Ensemble Reservoir Computing for Dynamical Systems: Prediction of
Phase-Space Stable Region for Hadron Storage Rings
- URL: http://arxiv.org/abs/2301.06786v1
- Date: Tue, 17 Jan 2023 10:29:07 GMT
- Title: Ensemble Reservoir Computing for Dynamical Systems: Prediction of
Phase-Space Stable Region for Hadron Storage Rings
- Authors: Maxime Casanova, Barbara Dalena, Luca Bonaventura, Massimo Giovannozzi
- Abstract summary: Echo State Networks (ESN) are a class of recurrent neural networks that are computationally effective.
We present the performance reached by ESN based on the prediction of the phase-space stability region.

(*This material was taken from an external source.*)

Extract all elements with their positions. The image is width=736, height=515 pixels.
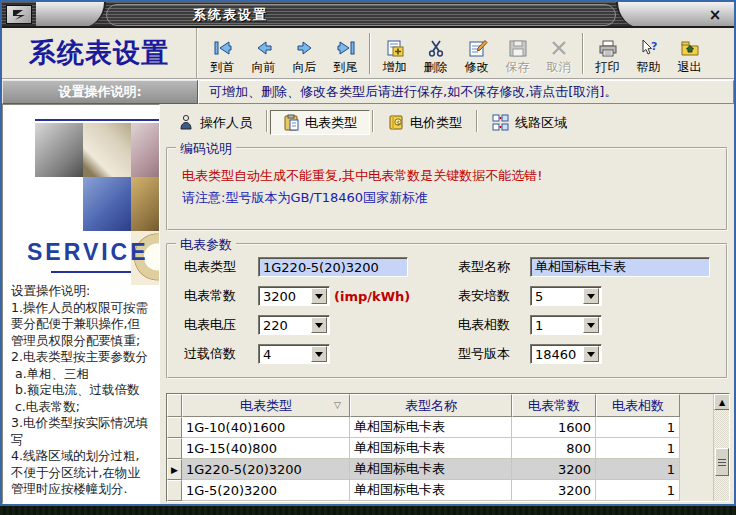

We observe that the proposed ESN approach is capable of effectively predicting the time evolution of the extent of the dynamic aperture.
- Score: 0.0
- License: http://creativecommons.org/licenses/by/4.0/
- Abstract: We investigate the ability of an ensemble reservoir computing approach to
predict the long-term behaviour of the phase-space region in which the motion
of charged particles in hadron storage rings is bounded, the so-called dynamic
aperture. Currently, the calculation of the phase-space stability region of
hadron storage rings is performed through direct computer simulations, which
are resource- and time-intensive processes. Echo State Networks (ESN) are a
class of recurrent neural networks that are computationally effective, since
they avoid backpropagation and require only cross-validation. Furthermore, they
have been proven to be universal approximants of dynamical systems. In this
paper, we present the performance reached by ESN based on an ensemble approach
for the prediction of the phase-space stability region and compare it with
analytical scaling laws based on the stability-time estimate of the Nekhoroshev
theorem for Hamiltonian systems. We observe that the proposed ESN approach is
capable of effectively predicting the time evolution of the extent of the
dynamic aperture, improving the predictions by analytical scaling laws, thus
providing an efficient surrogate model.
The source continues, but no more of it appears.